'''
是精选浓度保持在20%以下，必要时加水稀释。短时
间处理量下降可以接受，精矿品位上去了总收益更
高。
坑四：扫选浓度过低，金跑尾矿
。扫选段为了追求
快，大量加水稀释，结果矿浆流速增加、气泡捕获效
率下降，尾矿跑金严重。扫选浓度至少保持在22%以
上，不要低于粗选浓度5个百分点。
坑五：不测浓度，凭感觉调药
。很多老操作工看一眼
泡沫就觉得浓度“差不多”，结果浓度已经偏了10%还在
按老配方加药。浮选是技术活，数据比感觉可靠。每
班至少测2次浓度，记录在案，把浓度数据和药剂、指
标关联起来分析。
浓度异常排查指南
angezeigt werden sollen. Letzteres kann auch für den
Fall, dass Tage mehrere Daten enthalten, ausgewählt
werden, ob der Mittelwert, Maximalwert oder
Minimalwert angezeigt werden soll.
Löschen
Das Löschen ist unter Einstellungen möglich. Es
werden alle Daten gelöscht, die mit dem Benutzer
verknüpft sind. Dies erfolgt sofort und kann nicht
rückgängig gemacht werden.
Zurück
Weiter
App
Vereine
'''
'''
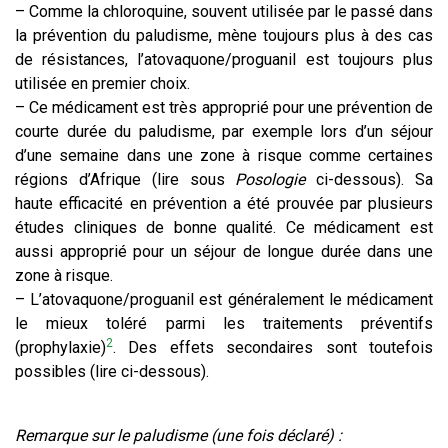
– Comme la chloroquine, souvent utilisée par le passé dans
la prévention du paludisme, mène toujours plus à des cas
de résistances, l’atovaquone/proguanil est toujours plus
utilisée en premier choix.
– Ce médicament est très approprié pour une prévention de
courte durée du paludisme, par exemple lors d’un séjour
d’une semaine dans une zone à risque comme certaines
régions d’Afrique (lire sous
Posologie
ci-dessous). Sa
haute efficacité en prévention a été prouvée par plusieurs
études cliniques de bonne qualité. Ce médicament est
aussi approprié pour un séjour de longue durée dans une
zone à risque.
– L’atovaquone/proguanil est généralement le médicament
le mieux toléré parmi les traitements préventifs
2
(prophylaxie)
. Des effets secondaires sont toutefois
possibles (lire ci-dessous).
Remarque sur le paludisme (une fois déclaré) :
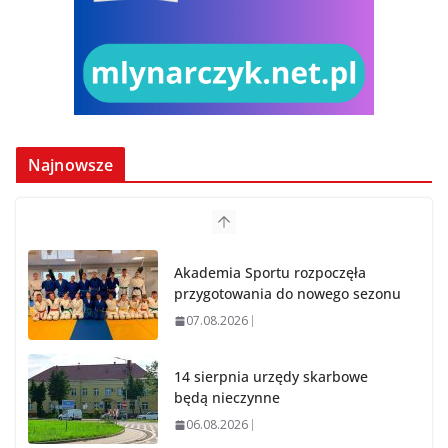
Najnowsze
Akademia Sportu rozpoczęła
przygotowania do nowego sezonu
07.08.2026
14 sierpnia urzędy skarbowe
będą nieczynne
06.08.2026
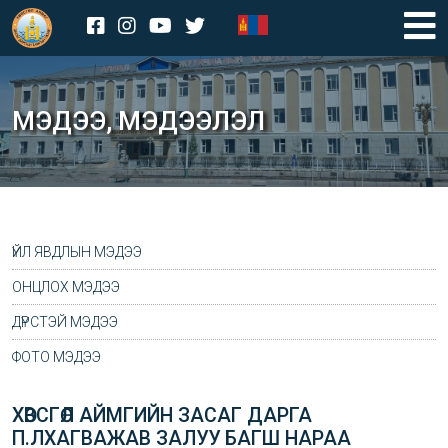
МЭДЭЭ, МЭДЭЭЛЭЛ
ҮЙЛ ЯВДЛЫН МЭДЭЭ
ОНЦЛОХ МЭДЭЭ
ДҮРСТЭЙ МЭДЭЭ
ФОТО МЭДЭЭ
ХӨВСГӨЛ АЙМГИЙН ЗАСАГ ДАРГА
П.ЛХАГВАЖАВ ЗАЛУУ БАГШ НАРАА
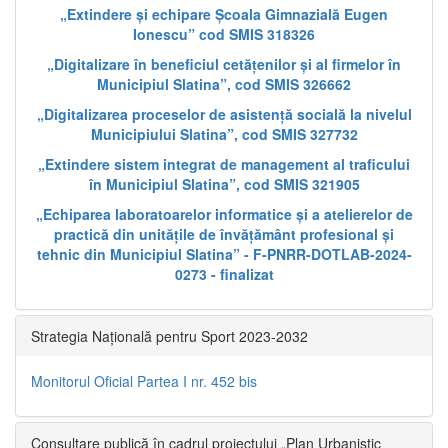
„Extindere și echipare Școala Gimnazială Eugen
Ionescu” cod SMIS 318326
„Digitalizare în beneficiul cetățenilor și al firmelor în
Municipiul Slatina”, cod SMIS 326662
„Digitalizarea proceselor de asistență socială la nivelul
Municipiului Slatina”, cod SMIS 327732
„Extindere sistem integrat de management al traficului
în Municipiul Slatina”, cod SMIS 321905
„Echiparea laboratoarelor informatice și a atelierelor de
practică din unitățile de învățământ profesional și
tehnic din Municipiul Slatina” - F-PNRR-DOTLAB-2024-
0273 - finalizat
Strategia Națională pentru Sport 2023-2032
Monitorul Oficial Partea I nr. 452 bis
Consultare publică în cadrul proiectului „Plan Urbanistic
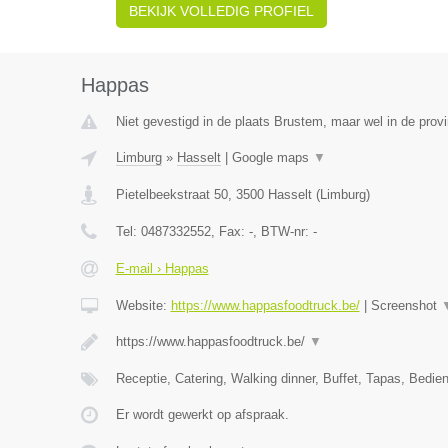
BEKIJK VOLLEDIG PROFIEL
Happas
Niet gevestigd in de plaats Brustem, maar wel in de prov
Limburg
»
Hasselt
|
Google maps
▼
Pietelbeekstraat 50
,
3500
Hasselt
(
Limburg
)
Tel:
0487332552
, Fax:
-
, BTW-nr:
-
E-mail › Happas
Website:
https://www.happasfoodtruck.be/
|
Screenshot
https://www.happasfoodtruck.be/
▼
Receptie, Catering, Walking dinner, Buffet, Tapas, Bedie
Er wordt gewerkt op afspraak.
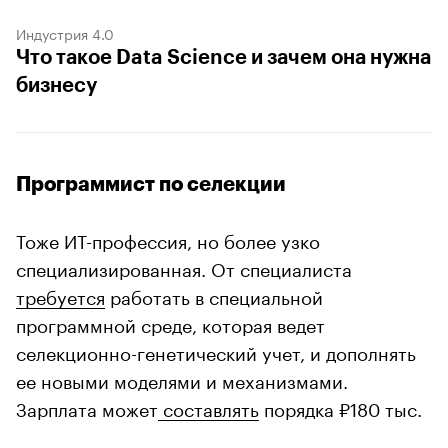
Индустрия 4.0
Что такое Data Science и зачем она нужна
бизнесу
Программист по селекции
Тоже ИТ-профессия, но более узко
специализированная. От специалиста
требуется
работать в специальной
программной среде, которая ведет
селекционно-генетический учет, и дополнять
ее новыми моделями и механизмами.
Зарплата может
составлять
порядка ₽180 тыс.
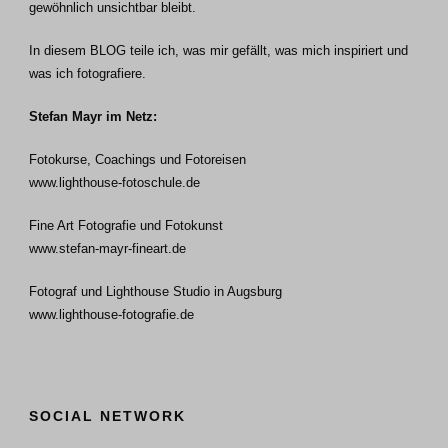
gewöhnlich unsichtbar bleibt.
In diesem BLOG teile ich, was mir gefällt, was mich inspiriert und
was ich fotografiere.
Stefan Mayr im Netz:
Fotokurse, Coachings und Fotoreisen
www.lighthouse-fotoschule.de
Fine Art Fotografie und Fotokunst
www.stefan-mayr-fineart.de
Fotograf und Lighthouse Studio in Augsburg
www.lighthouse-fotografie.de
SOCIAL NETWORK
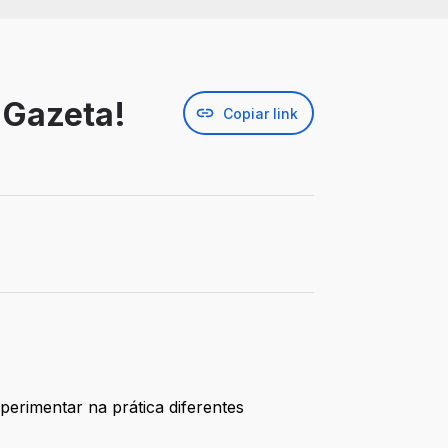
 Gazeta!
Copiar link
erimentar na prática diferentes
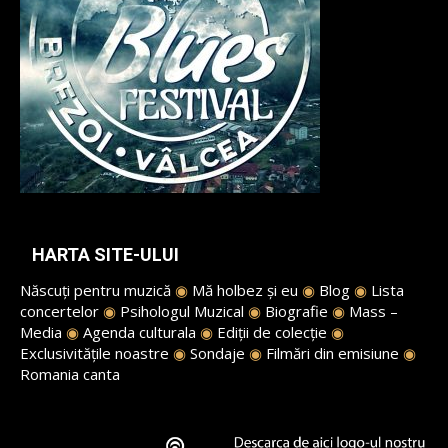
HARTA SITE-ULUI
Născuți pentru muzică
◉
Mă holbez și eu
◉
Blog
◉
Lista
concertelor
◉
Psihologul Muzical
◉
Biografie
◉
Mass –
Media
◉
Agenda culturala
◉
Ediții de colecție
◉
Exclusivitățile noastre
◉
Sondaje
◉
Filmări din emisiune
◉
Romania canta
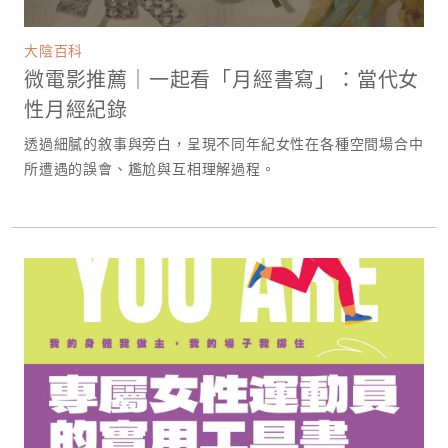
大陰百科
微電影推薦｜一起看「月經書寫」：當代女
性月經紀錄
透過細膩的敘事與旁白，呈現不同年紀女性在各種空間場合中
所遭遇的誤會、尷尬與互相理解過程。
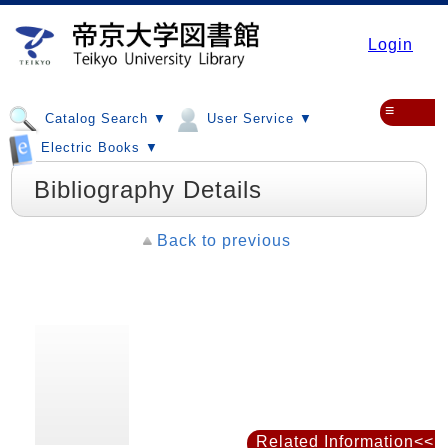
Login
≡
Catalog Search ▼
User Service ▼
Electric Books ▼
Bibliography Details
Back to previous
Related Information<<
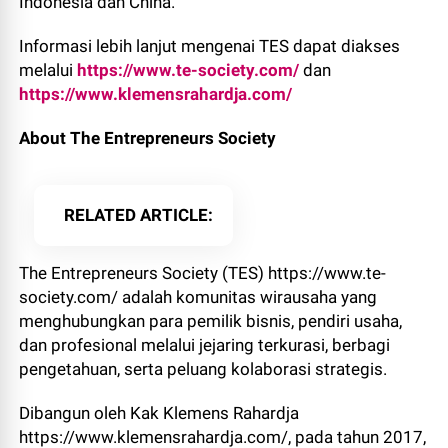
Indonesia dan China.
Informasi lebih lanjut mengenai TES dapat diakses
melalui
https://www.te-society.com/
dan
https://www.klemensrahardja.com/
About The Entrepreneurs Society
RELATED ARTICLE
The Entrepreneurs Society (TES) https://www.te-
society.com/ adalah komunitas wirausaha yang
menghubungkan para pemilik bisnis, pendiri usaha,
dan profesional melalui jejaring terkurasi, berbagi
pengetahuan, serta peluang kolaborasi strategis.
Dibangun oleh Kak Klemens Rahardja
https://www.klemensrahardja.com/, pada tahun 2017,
'''
'''
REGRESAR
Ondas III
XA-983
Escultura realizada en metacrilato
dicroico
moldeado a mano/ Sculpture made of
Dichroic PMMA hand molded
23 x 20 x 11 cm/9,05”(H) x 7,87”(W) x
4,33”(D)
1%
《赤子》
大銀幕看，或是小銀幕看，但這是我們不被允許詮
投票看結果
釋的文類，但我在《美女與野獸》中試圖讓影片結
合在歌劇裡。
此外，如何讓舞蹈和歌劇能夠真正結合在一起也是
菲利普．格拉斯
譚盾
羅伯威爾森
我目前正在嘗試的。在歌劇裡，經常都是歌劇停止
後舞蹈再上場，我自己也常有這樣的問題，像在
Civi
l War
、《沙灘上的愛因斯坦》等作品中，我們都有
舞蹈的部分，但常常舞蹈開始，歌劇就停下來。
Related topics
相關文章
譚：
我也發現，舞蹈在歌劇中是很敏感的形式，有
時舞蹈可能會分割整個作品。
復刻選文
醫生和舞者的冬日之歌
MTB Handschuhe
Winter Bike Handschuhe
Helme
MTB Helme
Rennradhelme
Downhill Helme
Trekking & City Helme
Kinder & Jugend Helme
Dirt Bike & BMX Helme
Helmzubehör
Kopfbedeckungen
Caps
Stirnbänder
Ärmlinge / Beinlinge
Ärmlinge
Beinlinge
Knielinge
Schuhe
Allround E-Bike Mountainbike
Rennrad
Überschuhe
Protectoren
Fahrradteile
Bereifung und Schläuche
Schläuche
'''
> **WHAT YOU WILL DO**
Here the job is to copy the listing above word for word, starting at the line with "BEKIJK VOLLEDIG PROFIEL" and ending at the line with "erimentar na prática diferentes", and to leave out the pictures.

> **EXPECTED OUTPUT**
BEKIJK VOLLEDIG PROFIEL
Happas
Niet gevestigd in de plaats Brustem, maar wel in de prov
Limburg
»
Hasselt
|
Google maps
▼
Pietelbeekstraat 50
,
3500
Hasselt
(
Limburg
)
Tel:
0487332552
, Fax:
-
, BTW-nr:
-
E-mail › Happas
Website:
https://www.happasfoodtruck.be/
|
Screenshot
https://www.happasfoodtruck.be/
▼
Receptie, Catering, Walking dinner, Buffet, Tapas, Bedie
Er wordt gewerkt op afspraak.
Индустрия 4.0
Что такое Data Science и зачем она нужна
бизнесу
Программист по селекции
Тоже ИТ-профессия, но более узко
специализированная. От специалиста
требуется
работать в специальной
программной среде, которая ведет
селекционно-генетический учет, и дополнять
ее новыми моделями и механизмами.
Зарплата может
составлять
порядка ₽180 тыс.
gewöhnlich unsichtbar bleibt.
In diesem BLOG teile ich, was mir gefällt, was mich inspiriert und
was ich fotografiere.
Stefan Mayr im Netz:
Fotokurse, Coachings und Fotoreisen
www.lighthouse-fotoschule.de
Fine Art Fotografie und Fotokunst
www.stefan-mayr-fineart.de
Fotograf und Lighthouse Studio in Augsburg
www.lighthouse-fotografie.de
SOCIAL NETWORK
 Gazeta!
Copiar link
erimentar na prática diferentes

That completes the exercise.